BRIEF DESCRIPTION OF DRAWINGS
[0016] The accompanying drawings are not intended to be drawn to
scale. In the drawings, each identical or nearly identical
component that is illustrated in various figures is represented by
a like numeral. For purposes of clarity, not every component may be
labeled in every drawing. In the drawings:
[0017] FIG. 1A is a side view of a strap, in accordance with one
illustrative embodiment, configured as a binding strap;
[0018] FIG. 1B is a perspective view of the strap of FIG. 1A;
[0019] FIG. 1C is a perspective cut-away view of a portion of the
strap of FIG. 1B;
[0020] FIG. 2 is a side view of a binding incorporating ankle and
toe straps with each strap being arranged in accordance with one
embodiment;
[0021] FIG. 3A is a diagrammatic representation of a strap
according to one embodiment of the invention;
[0022] FIG. 3B is a top view of a portion of a strap according to
one embodiment of the invention;
[0023] FIG. 3C is a perspective view of the portion of the strap of
FIG. 3B;
[0024] FIG. 3D is a diagrammatic representation of a strap
according to an alternative embodiment of the invention;
[0025] FIG. 4 is an exploded perspective view of a retraction
device;
[0026] FIG. 5 is a side view a strap, in accordance with of one
illustrative embodiment, configured as a boot strap; and
[0027] FIG. 6 is a perspective view of an alternative embodiment of
the invention.
DETAILED DESCRIPTION
[0028] Embodiments of the invention described herein are not
limited in their application to the details of construction and the
arrangement of components set forth in the following description or
illustrated in the drawings. Other embodiments are capable of being
practiced or carried out in different ways. Also, the phraseology
and terminology used herein is for the purpose of description and
should not be regarded as limiting. The use of "including,"

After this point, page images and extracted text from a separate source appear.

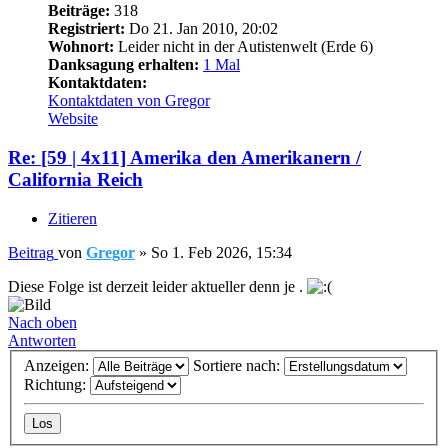
Beiträge:
318
Registriert:
Do 21. Jan 2010, 20:02
Wohnort:
Leider nicht in der Autistenwelt (Erde 6)
Danksagung erhalten:
1 Mal
Kontaktdaten:
Kontaktdaten von Gregor
Website
Re: [59 | 4x11] Amerika den Amerikanern /
California Reich
Zitieren
Beitrag
von
Gregor
»
So 1. Feb 2026, 15:34
Diese Folge ist derzeit leider aktueller denn je .
Nach oben
Antworten
Anzeigen:
Sortiere nach:
Richtung:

"comprising," "having," "containing," "involving," and variations
thereof herein, is meant to encompass the items listed thereafter
and equivalents thereof as well as additional items.
[0029] In one embodiment, a strap for a snowboard binding or
snowboard boot is provided with one or more features, which may be
utilized alone or in any suitable combination, that allow a
snowboard rider to easily, rapidly and/or effectively tighten
and/or loosen the strap about his or her boot. The strap may
include a boot-engaging strap piece, configured as an elongated
strip that may be slightly bowed and that is adapted to extend
across the top of a snowboard boot. The boot-engaging strap piece
(which optionally may be padded and thus may be referred to as a
padded strap piece) engages with an engagement strap piece
coupleable to the boot (e.g., a step-in binding boot), or to the
binding, as may be the case with strap-type bindings. The
boot-engaging strap piece and mating engagement strap include one
or more arrangements for facilitating tightening/loosening of the
two strap pieces so that a rider can slip his or her foot into or
out of the boot, or fasten the boot to or loosen it from a
snowboard binding or component thereof. The resulting strap may be
configured to hold a boot in the binding or a rider's foot in the
boot and impart sufficient retention of the boot and/or foot to
withstand the forces exerted while snowboard riding. The strap may
further include a mounting strap that adjustably mounts to the
boot-engaging strap.
[0030] According to one aspect of the invention, the strap includes
an arrangement for incrementally tightening the boot-engaging strap
and the engagement strap, thereby securing the strap to the boot or
binding. The tightening arrangement includes a tightening element
(e.g., a cord, lace, or strap, although the invention is not
limited in this respect) suitably coupled to one or both strap
pieces such that a rider can pull on the tightening element to move
the strap pieces relative to each other and tighten the strap. In
this manner, a rider merely reaches for the tightening element and
pulls it, much like pulling on a footwear lace. Because the
tightening element is coupled to one or both strap pieces, they are
pulled or moved toward each other to effect closure. The strap
pieces are held in the tightened position with a suitable
releasable locking arrangement.
[0031] As will be described in greater detail below, in one
embodiment the boot-engaging strap piece includes a locking element
that engages with the engagement strap piece. Of course, the
present invention is not limited in this regard, as the locking
element may be disposed on the mating engagement strap piece rather
than on the boot-engaging strap piece. The tightening element is
anchored to the locking element and when the free end of the
tightening element is pulled, the locking element is drawn over the
opposite strap piece and locks the engagement strap to the
boot-engaging strap. In one embodiment, the tightening element
draws the boot-engaging strap piece and the engagement strap piece
relative to each other in a manner the whereby little or no
twisting moment toward the surface of the boot-engaging strap piece
is created at the connection of the two strap pieces.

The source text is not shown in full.